DATASET CONTENT
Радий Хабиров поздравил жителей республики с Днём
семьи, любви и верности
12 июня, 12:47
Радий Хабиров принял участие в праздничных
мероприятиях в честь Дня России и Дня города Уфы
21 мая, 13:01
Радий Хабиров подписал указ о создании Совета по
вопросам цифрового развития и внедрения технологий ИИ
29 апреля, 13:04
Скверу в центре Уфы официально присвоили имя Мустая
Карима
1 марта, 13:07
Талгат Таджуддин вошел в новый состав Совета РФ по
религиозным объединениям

---

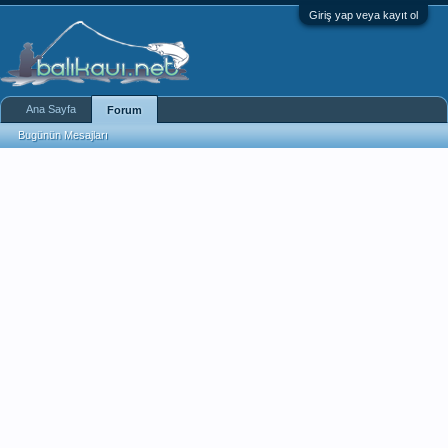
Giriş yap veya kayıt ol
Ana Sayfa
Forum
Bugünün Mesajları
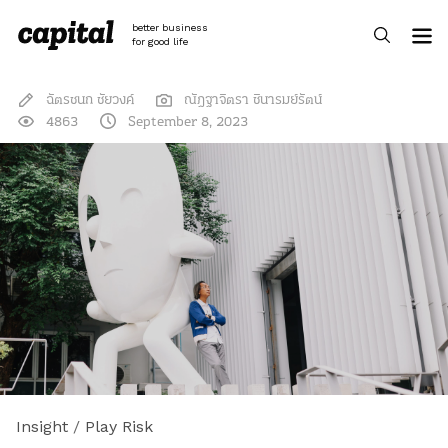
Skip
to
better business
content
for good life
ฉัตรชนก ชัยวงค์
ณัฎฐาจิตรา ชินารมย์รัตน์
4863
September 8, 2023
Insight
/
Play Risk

ACTIVITY
All that should be written out is the stretch of lines above between the one holding "29 апреля, 13:04" and the one holding "религиозным объединениям", inclusive, exactly as given.

SOLUTION TO THIS TASK
29 апреля, 13:04
Скверу в центре Уфы официально присвоили имя Мустая
Карима
1 марта, 13:07
Талгат Таджуддин вошел в новый состав Совета РФ по
религиозным объединениям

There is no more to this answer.